I'll give a fun example from the past.
I used to work at a company that did auto inspections. (e.x. if you turned a lease in, did a trade in on a used car, private party, etc.)
Because of that, we had a server that contained 'condition reports', as well as the images that went through those condition reports.
Mind you, sometimes condition reports had to be revised. Maybe a photo was bad, maybe the photos were in the wrong order, etc.
It was a perfect storm:
- The Image caching was all inmem
- If an image didn't exist, the server would error with a 500
- IIS was set up such that too many errors caused a recycle
- Some scraper was working off a dataset (that ironically was 'corrected' in an hour or so) but contained an image that did not exist.
- The scraper, instead of eventually 'moving on' would keep retrying the URL.
It was the only time that org had an 'anyone who thinks they can help solve please attend' meeting at the IT level.
> and you would not believe the extent that grocers go to to make price comparison difficult. This thing doesn't make thousands or even hundreds of requests - maybe a few dozen over the course of a day.
Very true.

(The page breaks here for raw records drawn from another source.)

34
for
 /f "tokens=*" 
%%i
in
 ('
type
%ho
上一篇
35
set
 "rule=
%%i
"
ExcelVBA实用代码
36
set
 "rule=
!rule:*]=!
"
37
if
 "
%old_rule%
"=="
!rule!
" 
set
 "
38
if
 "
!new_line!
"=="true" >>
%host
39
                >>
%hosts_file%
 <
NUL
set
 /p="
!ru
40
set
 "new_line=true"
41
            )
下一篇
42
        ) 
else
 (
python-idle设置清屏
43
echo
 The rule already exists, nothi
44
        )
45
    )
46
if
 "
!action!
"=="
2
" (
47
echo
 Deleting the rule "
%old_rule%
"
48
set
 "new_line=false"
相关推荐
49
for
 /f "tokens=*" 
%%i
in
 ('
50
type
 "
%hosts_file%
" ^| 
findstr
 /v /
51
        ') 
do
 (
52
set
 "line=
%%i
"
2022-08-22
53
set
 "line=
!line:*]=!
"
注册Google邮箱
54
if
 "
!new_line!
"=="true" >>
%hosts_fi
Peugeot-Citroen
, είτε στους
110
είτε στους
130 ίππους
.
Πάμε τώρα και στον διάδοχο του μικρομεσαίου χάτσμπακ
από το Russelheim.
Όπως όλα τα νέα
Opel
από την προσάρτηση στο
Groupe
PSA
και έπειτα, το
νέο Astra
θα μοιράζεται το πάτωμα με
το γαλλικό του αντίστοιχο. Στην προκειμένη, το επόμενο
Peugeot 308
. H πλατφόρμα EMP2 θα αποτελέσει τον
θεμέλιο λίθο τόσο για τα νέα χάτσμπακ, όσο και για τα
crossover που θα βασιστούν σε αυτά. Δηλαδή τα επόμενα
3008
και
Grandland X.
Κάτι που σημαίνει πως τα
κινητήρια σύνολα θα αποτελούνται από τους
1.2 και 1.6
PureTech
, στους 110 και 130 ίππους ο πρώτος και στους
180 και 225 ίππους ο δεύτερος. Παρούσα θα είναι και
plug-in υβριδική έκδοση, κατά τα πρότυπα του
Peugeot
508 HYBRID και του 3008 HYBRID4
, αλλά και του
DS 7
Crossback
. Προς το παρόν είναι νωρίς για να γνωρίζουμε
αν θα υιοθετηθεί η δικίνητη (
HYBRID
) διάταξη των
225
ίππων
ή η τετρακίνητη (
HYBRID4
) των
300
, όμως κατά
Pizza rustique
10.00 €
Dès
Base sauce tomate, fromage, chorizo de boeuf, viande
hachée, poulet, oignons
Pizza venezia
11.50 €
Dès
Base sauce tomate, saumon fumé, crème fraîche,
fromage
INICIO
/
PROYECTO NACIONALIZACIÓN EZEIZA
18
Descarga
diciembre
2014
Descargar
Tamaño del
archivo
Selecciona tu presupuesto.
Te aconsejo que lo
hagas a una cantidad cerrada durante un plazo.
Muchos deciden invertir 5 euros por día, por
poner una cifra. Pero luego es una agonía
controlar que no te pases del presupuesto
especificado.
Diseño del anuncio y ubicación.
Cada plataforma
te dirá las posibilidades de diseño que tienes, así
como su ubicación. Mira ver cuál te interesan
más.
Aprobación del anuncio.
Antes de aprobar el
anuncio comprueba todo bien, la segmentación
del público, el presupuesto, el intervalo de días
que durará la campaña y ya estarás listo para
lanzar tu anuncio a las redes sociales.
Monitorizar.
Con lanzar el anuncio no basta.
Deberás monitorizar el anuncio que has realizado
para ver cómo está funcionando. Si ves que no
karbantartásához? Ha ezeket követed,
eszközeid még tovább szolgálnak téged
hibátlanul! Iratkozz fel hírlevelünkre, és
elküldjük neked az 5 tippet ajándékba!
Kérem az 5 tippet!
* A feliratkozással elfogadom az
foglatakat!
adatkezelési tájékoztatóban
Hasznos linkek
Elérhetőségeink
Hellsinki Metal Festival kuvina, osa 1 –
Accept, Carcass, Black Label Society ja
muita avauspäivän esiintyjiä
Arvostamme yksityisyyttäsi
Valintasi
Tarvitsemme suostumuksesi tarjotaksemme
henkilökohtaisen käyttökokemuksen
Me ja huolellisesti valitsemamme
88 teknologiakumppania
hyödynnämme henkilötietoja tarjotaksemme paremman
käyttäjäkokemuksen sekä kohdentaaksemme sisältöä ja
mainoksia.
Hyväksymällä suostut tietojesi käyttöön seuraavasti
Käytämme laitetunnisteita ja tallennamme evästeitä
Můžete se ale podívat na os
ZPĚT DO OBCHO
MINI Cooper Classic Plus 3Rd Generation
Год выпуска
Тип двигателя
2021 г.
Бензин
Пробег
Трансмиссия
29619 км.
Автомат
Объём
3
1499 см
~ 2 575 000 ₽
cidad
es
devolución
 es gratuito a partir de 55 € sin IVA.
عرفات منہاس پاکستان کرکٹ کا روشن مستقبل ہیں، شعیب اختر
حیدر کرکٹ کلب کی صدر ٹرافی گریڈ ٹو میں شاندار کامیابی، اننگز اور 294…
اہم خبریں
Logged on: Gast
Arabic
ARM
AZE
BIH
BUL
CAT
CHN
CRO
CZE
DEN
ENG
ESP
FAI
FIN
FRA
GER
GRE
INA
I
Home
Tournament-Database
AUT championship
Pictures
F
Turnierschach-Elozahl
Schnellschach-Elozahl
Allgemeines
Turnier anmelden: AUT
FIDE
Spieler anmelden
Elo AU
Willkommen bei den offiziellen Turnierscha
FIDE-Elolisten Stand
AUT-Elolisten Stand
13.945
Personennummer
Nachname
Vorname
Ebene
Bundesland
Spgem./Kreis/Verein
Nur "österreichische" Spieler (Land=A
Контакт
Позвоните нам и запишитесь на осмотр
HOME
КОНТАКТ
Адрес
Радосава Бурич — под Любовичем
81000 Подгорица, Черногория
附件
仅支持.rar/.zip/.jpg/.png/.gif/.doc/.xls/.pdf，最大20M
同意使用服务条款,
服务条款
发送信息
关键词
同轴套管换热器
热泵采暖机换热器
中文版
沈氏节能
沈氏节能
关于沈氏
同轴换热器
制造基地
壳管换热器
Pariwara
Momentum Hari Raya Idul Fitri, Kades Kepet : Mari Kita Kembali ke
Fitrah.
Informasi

I'm reminded of Oren Eini's tale of building an app to compare grocery prices in Israel, where apparently mandated supermarket chains to publish prices [0]. On top of even the government mandate for data sharing appearing to hit the wrong over/under for formatting, There's the constant issue of 'incomparabilities'.
And it's weird, because it immediately triggered memories of how 20-ish years ago, one of the most accessible Best Buy's was across the street from a Circuit City, but good luck price matching because the stores all happened to sell barely different laptops/desktops (e.x. up the storage but use a lower grade CPU) so that nobody really had to price match.